> _DATASET RECORDS_:
⁂

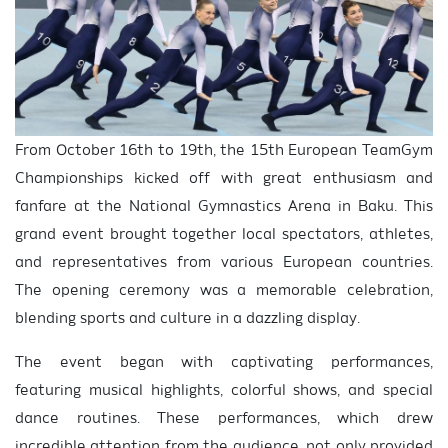
From October 16th to 19th, the 15th European TeamGym
Championships kicked off with great enthusiasm and
fanfare at the National Gymnastics Arena in Baku. This
grand event brought together local spectators, athletes,
and representatives from various European countries.
The opening ceremony was a memorable celebration,
blending sports and culture in a dazzling display.
The event began with captivating performances,
featuring musical highlights, colorful shows, and special
dance routines. These performances, which drew
incredible attention from the audience, not only provided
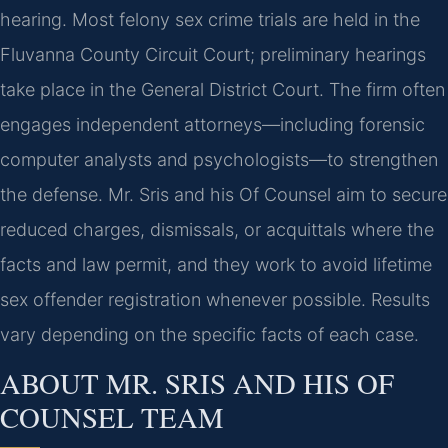
hearing. Most felony sex crime trials are held in the
Fluvanna County Circuit Court; preliminary hearings
take place in the General District Court. The firm often
engages independent attorneys—including forensic
computer analysts and psychologists—to strengthen
the defense. Mr. Sris and his Of Counsel aim to secure
reduced charges, dismissals, or acquittals where the
facts and law permit, and they work to avoid lifetime
sex offender registration whenever possible. Results
vary depending on the specific facts of each case.
ABOUT MR. SRIS AND HIS OF
COUNSEL TEAM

⁂

The records above are to be copied exactly, with no pictures carried over.

From October 16th to 19th, the 15th European TeamGym
Championships kicked off with great enthusiasm and
fanfare at the National Gymnastics Arena in Baku. This
grand event brought together local spectators, athletes,
and representatives from various European countries.
The opening ceremony was a memorable celebration,
blending sports and culture in a dazzling display.
The event began with captivating performances,
featuring musical highlights, colorful shows, and special
dance routines. These performances, which drew
incredible attention from the audience, not only provided
hearing. Most felony sex crime trials are held in the
Fluvanna County Circuit Court; preliminary hearings
take place in the General District Court. The firm often
engages independent attorneys—including forensic
computer analysts and psychologists—to strengthen
the defense. Mr. Sris and his Of Counsel aim to secure
reduced charges, dismissals, or acquittals where the
facts and law permit, and they work to avoid lifetime
sex offender registration whenever possible. Results
vary depending on the specific facts of each case.
ABOUT MR. SRIS AND HIS OF
COUNSEL TEAM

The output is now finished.